TASK ITEM:
The line with "Core Systems" and each line following it, up to the final line of the data, should be set down exactly; pictures stay out.

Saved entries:
···

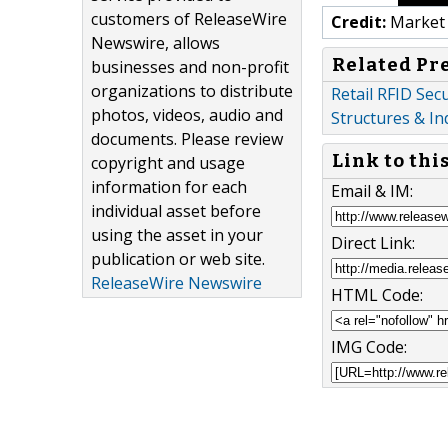
customers of ReleaseWire
Credit:
Market 
Newswire, allows
Related Pr
businesses and non-profit
organizations to distribute
Retail RFID Sec
photos, videos, audio and
Structures & In
documents. Please review
Link to thi
copyright and usage
information for each
Email & IM:
individual asset before
using the asset in your
Direct Link:
publication or web site.
ReleaseWire Newswire
HTML Code:
IMG Code:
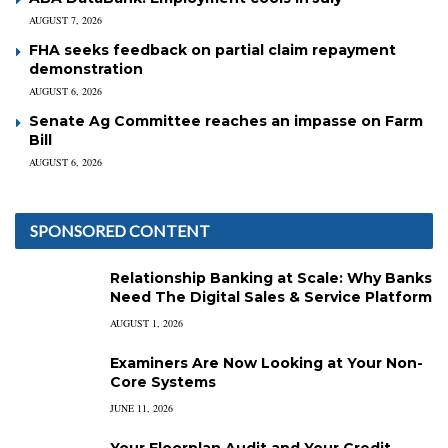
AUGUST 7, 2026
FHA seeks feedback on partial claim repayment
demonstration
AUGUST 6, 2026
Senate Ag Committee reaches an impasse on Farm
Bill
AUGUST 6, 2026
SPONSORED CONTENT
Relationship Banking at Scale: Why Banks
Need The Digital Sales & Service Platform
AUGUST 1, 2026
Examiners Are Now Looking at Your Non-
Core Systems
JUNE 11, 2026
Your Floorplan Audit and Your Credit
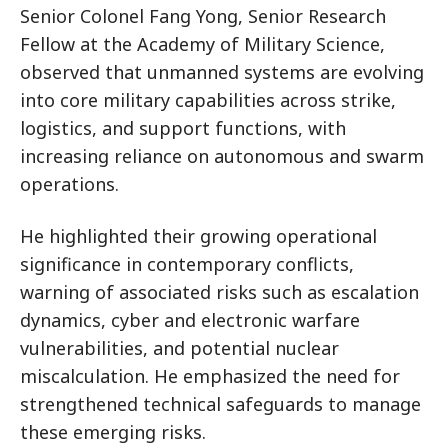
Senior Colonel Fang Yong, Senior Research
Fellow at the Academy of Military Science,
observed that unmanned systems are evolving
into core military capabilities across strike,
logistics, and support functions, with
increasing reliance on autonomous and swarm
operations.
He highlighted their growing operational
significance in contemporary conflicts,
warning of associated risks such as escalation
dynamics, cyber and electronic warfare
vulnerabilities, and potential nuclear
miscalculation. He emphasized the need for
strengthened technical safeguards to manage
these emerging risks.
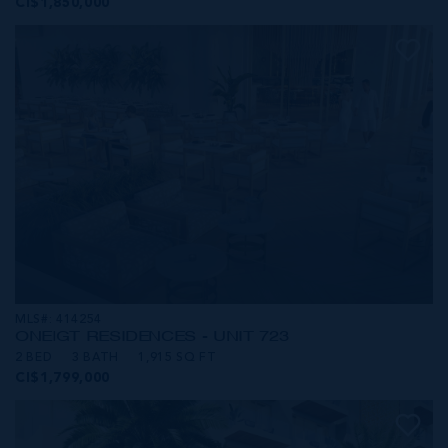
CI$1,850,000
MLS#: 414254
ONE|GT RESIDENCES - UNIT 723
2 BED
3 BATH
1,915 SQ FT
CI$1,799,000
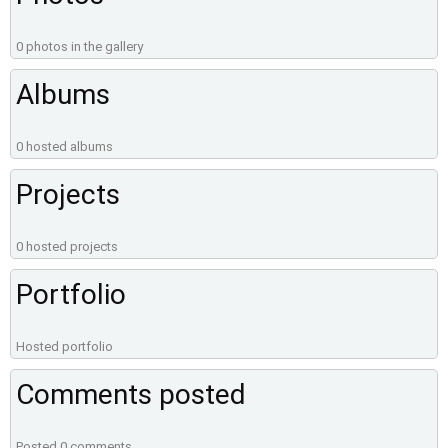
0 photos in the gallery
Albums
0 hosted albums
Projects
0 hosted projects
Portfolio
Hosted portfolio
Comments posted
Posted 0 comments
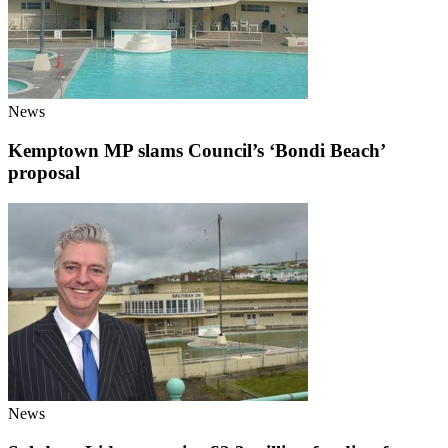
News
Kemptown MP slams Council’s ‘Bondi Beach’
proposal
News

···

RESPONSE BELOW:
Core Systems
JUNE 11, 2026
Your Floorplan Audit and Your Credit
Senior Colonel Fang Yong, Senior Research
Fellow at the Academy of Military Science,
observed that unmanned systems are evolving
into core military capabilities across strike,
logistics, and support functions, with
increasing reliance on autonomous and swarm
operations.
He highlighted their growing operational
significance in contemporary conflicts,
warning of associated risks such as escalation
dynamics, cyber and electronic warfare
vulnerabilities, and potential nuclear
miscalculation. He emphasized the need for
strengthened technical safeguards to manage
these emerging risks.
CI$1,850,000
MLS#: 414254
ONE|GT RESIDENCES - UNIT 723
2 BED
3 BATH
1,915 SQ FT
CI$1,799,000
0 photos in the gallery
Albums
0 hosted albums
Projects
0 hosted projects
Portfolio
Hosted portfolio
Comments posted
Posted 0 comments
News
Kemptown MP slams Council’s ‘Bondi Beach’
proposal
News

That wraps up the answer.